Reading everyone's stories and experiences has been the best part of this process. I'm one of those people who needs to understand things to feel a peace. Reading medical articles helped too. I guess having worked in healthcare most of my life that's how my brain works. But it's different when it's you instead of about someone else. I've convinced myself I will be out of work at least 3 weeks and will see how I feel about part time work after. But I've also started to accept that I may need all 6 weeks. I am hating not being able to plan. I'm guessing that's a personality thing haha. Did you start off slow? I can do desk work and not do home visits etc for a while until I'm feeling comfortable, so I was thinking part time for the first few weeks I go back. Is it just that you feel really tired? I know my case may be a litle different too because the kidney being removed is atrophic, so its only done about 5% of the work most of my life. I imagine it's harder to recover from a partial where the organ is trying to heal itself, or someone who has always had two functioning kidneys. I guess time will tell right! 

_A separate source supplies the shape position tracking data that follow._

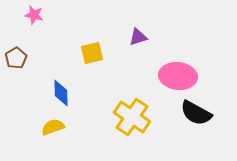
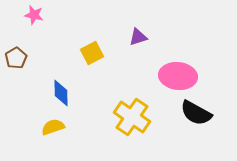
yellow square: rotated 15 degrees counterclockwise
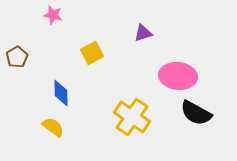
pink star: moved 19 px right
purple triangle: moved 5 px right, 4 px up
brown pentagon: moved 1 px right, 1 px up
yellow semicircle: rotated 55 degrees clockwise
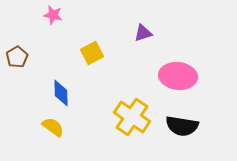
black semicircle: moved 14 px left, 13 px down; rotated 20 degrees counterclockwise
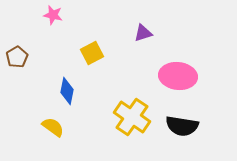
blue diamond: moved 6 px right, 2 px up; rotated 12 degrees clockwise
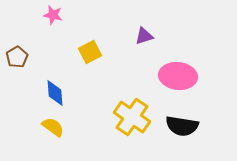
purple triangle: moved 1 px right, 3 px down
yellow square: moved 2 px left, 1 px up
blue diamond: moved 12 px left, 2 px down; rotated 16 degrees counterclockwise
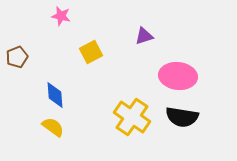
pink star: moved 8 px right, 1 px down
yellow square: moved 1 px right
brown pentagon: rotated 10 degrees clockwise
blue diamond: moved 2 px down
black semicircle: moved 9 px up
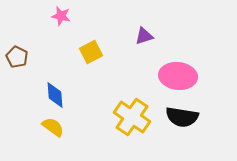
brown pentagon: rotated 25 degrees counterclockwise
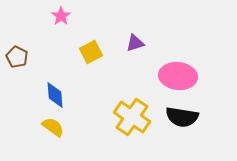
pink star: rotated 24 degrees clockwise
purple triangle: moved 9 px left, 7 px down
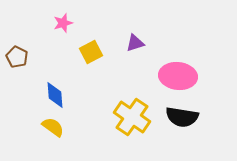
pink star: moved 2 px right, 7 px down; rotated 18 degrees clockwise
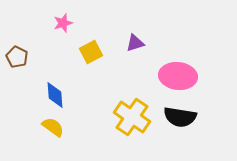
black semicircle: moved 2 px left
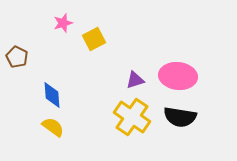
purple triangle: moved 37 px down
yellow square: moved 3 px right, 13 px up
blue diamond: moved 3 px left
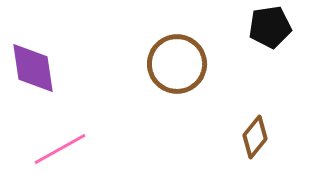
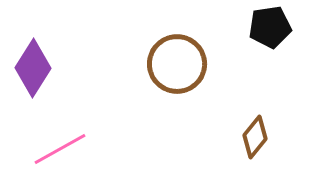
purple diamond: rotated 40 degrees clockwise
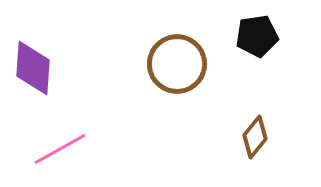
black pentagon: moved 13 px left, 9 px down
purple diamond: rotated 28 degrees counterclockwise
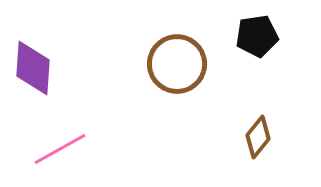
brown diamond: moved 3 px right
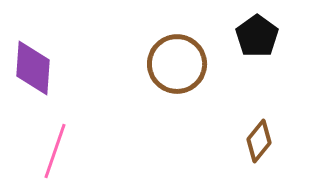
black pentagon: rotated 27 degrees counterclockwise
brown diamond: moved 1 px right, 4 px down
pink line: moved 5 px left, 2 px down; rotated 42 degrees counterclockwise
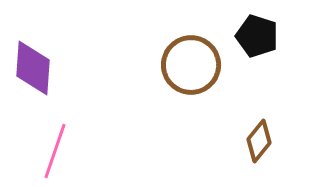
black pentagon: rotated 18 degrees counterclockwise
brown circle: moved 14 px right, 1 px down
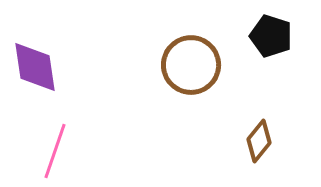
black pentagon: moved 14 px right
purple diamond: moved 2 px right, 1 px up; rotated 12 degrees counterclockwise
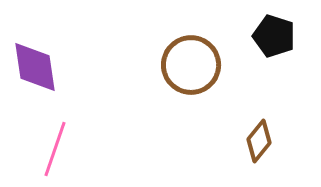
black pentagon: moved 3 px right
pink line: moved 2 px up
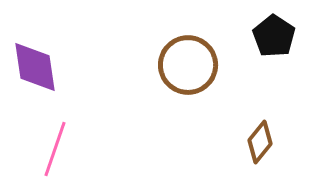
black pentagon: rotated 15 degrees clockwise
brown circle: moved 3 px left
brown diamond: moved 1 px right, 1 px down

I really appreciate everyone's insights and willingness to share their experiences :) ya'll are amazing. 

Wehavenotimeatall
Posts: 489
Joined: Aug 2017

 have read old literature that recommended 4 week recovery

The recent literature says 6 weeks

My surgeon said 6 weeks and I was back in five at a desk job .its was tough but doable.. it’s the exhuastion 

i understand you want to know but if you tell yourself three weeks you will  be pushing yourself to meet that irrespective of whether You are ready or not 

yes part time is a very good idea. You dont  want   The added pressure of full time and trying to keep up with every one else

what did your surgeon say

Annie

Glidergal365's picture
Glidergal365
Posts: 93
Joined: Feb 2018

On my Short Term disability paperwork they put 6 weeks, but in my surgical consult he told me he has seen people return within 2-3. It depends on how my body responds to the surgey and heals. I told my work I expect to be out until April 30th at least and then I will see how I'm feeling. My priority is going to be school and doing things for my internship hours. I have to get 146 hours between April 1 and June 15th to complete my term. They are giving me a bunch of reading and stuff I can do from home to meet my hours so I can pace myself and not push too hard :) My paid job can wait. 

lken37's picture
lken37
Posts: 12
Joined: Nov 2017

I think worry is normal, but mostly unnecessary.  As far as the pain pills are concerned I expect you will find you won't need them very much.  I think I took two the first day after surgery then went to tylonol.  I too have a fairly high resistance to pain  Just I spent one night in the hospital then went home and have done well since.